* _ASSIGNED TASK_: Each line below from the "уличными ко" line through the "morgondagens vinnare och" line, those two included, must be restated word for word; the pictures must not be.

(Saved entries)

= = = = =

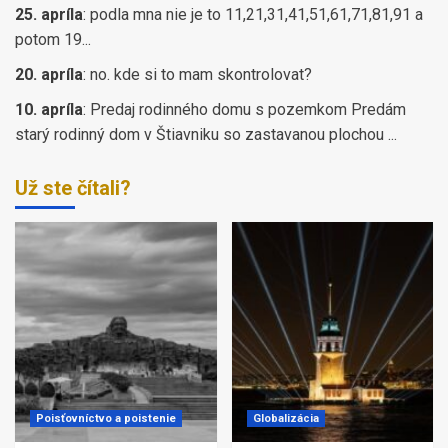
25. apríla
:
podla mna nie je to 11,21,31,41,51,61,71,81,91 a
potom 19...
20. apríla
:
no. kde si to mam skontrolovat?
10. apríla
:
Predaj rodinného domu s pozemkom Predám
starý rodinný dom v Štiavniku so zastavanou plochou ...
Už ste čítali?
Poisťovníctvo a poistenie
Globalizácia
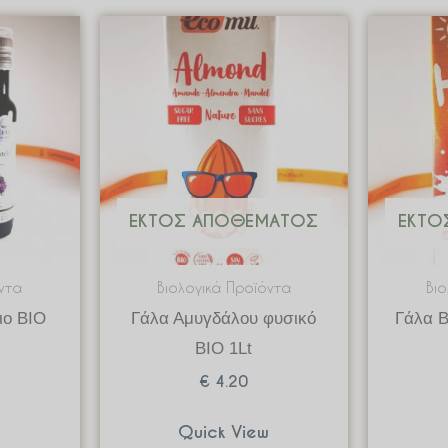
ΕΚΤΌΣ ΑΠΟΘΈΜΑΤΟΣ
ΕΚΤΌ
ντα
Βιολογικά Προϊόντα
Βι
ιο BIO
Γάλα Αμυγδάλου φυσικό
Γάλα 
BIO 1Lt
€
4.20
w
Quick View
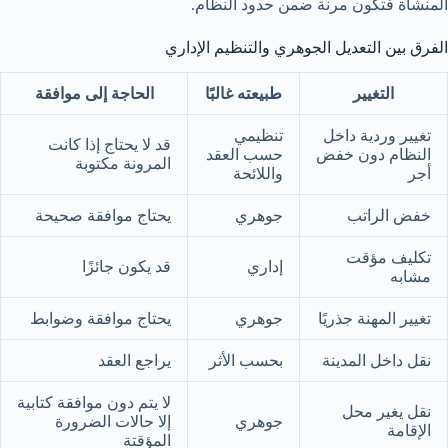
المنشأة فتكون مرنة ضمن حدود النظام.
الفرق بين التعديل الجوهري والتنظيم الإداري
التغيير
طبيعته غالبًا
الحاجة إلى موافقة
تغيير وردية داخل
تنظيمي
قد لا يحتاج إذا كانت
النظام دون خفض
حسب العقد
المرونة مكتوبة
أجر
واللائحة
خفض الراتب
جوهري
يحتاج موافقة صحيحة
تكليف مؤقت
إداري
قد يكون جائزًا
مشابه
تغيير المهنة جذريًا
جوهري
يحتاج موافقة وضوابط
نقل داخل المدينة
بحسب الأثر
يراجع العقد
لا يتم دون موافقة كتابية
نقل يغير محل
جوهري
إلا حالات الضرورة
الإقامة
المؤقتة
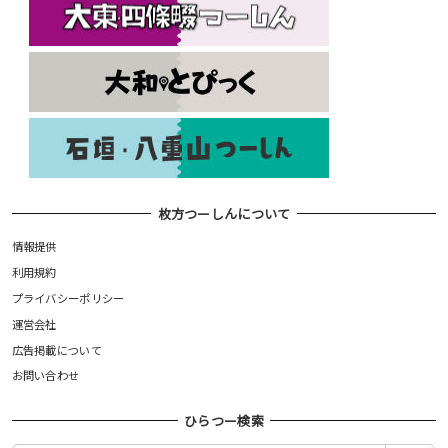
枚方つーしんについて
情報提供
利用規約
プライバシーポリシー
運営会社
広告掲載について
お問い合わせ
ひらつー検索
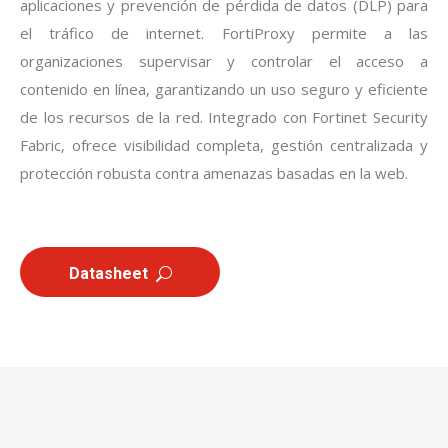
aplicaciones y prevención de pérdida de datos (DLP) para
el tráfico de internet. FortiProxy permite a las
organizaciones supervisar y controlar el acceso a
contenido en línea, garantizando un uso seguro y eficiente
de los recursos de la red. Integrado con Fortinet Security
Fabric, ofrece visibilidad completa, gestión centralizada y
protección robusta contra amenazas basadas en la web.
Datasheet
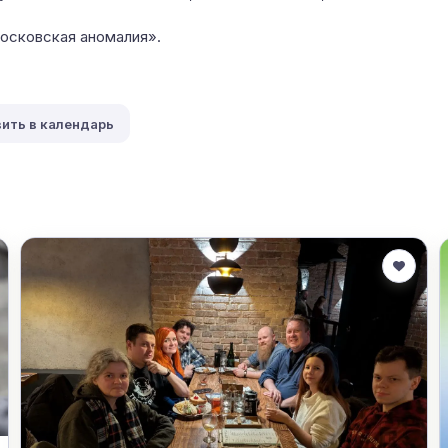
осковская аномалия».
ить в календарь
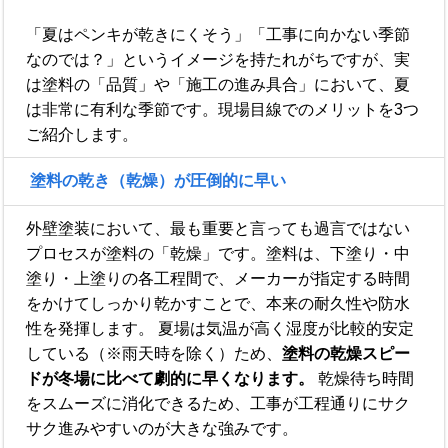
「夏はペンキが乾きにくそう」「工事に向かない季節
なのでは？」というイメージを持たれがちですが、実
は塗料の「品質」や「施工の進み具合」において、夏
は非常に有利な季節です。現場目線でのメリットを3つ
ご紹介します。
塗料の乾き（乾燥）が圧倒的に早い
外壁塗装において、最も重要と言っても過言ではない
プロセスが塗料の「乾燥」です。塗料は、下塗り・中
塗り・上塗りの各工程間で、メーカーが指定する時間
をかけてしっかり乾かすことで、本来の耐久性や防水
性を発揮します。 夏場は気温が高く湿度が比較的安定
している（※雨天時を除く）ため、
塗料の乾燥スピー
ドが冬場に比べて劇的に早くなります。
乾燥待ち時間
をスムーズに消化できるため、工事が工程通りにサク
サク進みやすいのが大きな強みです。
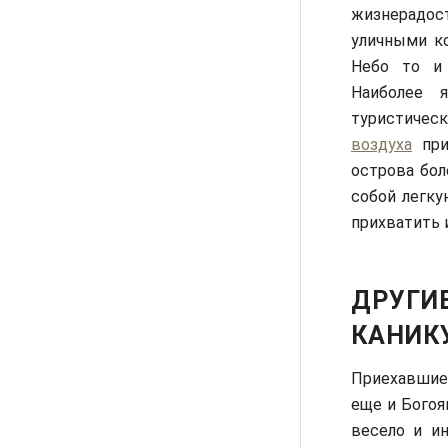
жизнерадост
уличными ко
Небо то и
Наиболее 
туристичес
воздуха
при
острова бол
собой легку
прихватить и
ДРУГИ
КАНИК
Приехавшие
еще и Богоя
весело и ин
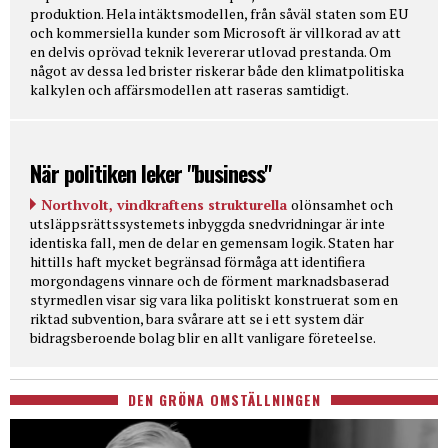
produktion. Hela intäktsmodellen, från såväl staten som EU
och kommersiella kunder som Microsoft är villkorad av att
en delvis oprövad teknik levererar utlovad prestanda. Om
något av dessa led brister riskerar både den klimatpolitiska
kalkylen och affärsmodellen att raseras samtidigt.
När politiken leker "business"
Northvolt, vindkraftens strukturella
olönsamhet och
utsläppsrättssystemets inbyggda snedvridningar är inte
identiska fall, men de delar en gemensam logik. Staten har
hittills haft mycket begränsad förmåga att identifiera
morgondagens vinnare och de förment marknadsbaserad
styrmedlen visar sig vara lika politiskt konstruerat som en
riktad subvention, bara svårare att se i ett system där
bidragsberoende bolag blir en allt vanligare företeelse.
DEN GRÖNA OMSTÄLLNINGEN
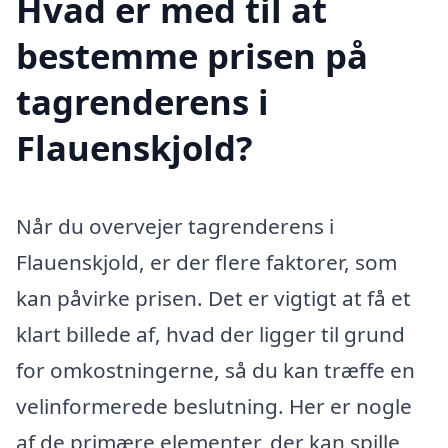
Hvad er med til at
bestemme prisen på
tagrenderens i
Flauenskjold?
Når du overvejer tagrenderens i
Flauenskjold, er der flere faktorer, som
kan påvirke prisen. Det er vigtigt at få et
klart billede af, hvad der ligger til grund
for omkostningerne, så du kan træffe en
velinformerede beslutning. Her er nogle
af de primære elementer, der kan spille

= = = = =

* _RESPONSE AREA_:
уличными ко
Небо то и
Наиболее 
туристичес
воздуха
при
острова бол
собой легку
прихватить и
ДРУГИ
КАНИК
Приехавшие
еще и Богоя
весело и ин
produktion. Hela intäktsmodellen, från såväl staten som EU
och kommersiella kunder som Microsoft är villkorad av att
en delvis oprövad teknik levererar utlovad prestanda. Om
något av dessa led brister riskerar både den klimatpolitiska
kalkylen och affärsmodellen att raseras samtidigt.
När politiken leker "business"
Northvolt, vindkraftens strukturella
olönsamhet och
utsläppsrättssystemets inbyggda snedvridningar är inte
identiska fall, men de delar en gemensam logik. Staten har
hittills haft mycket begränsad förmåga att identifiera
morgondagens vinnare och de förment marknadsbaserad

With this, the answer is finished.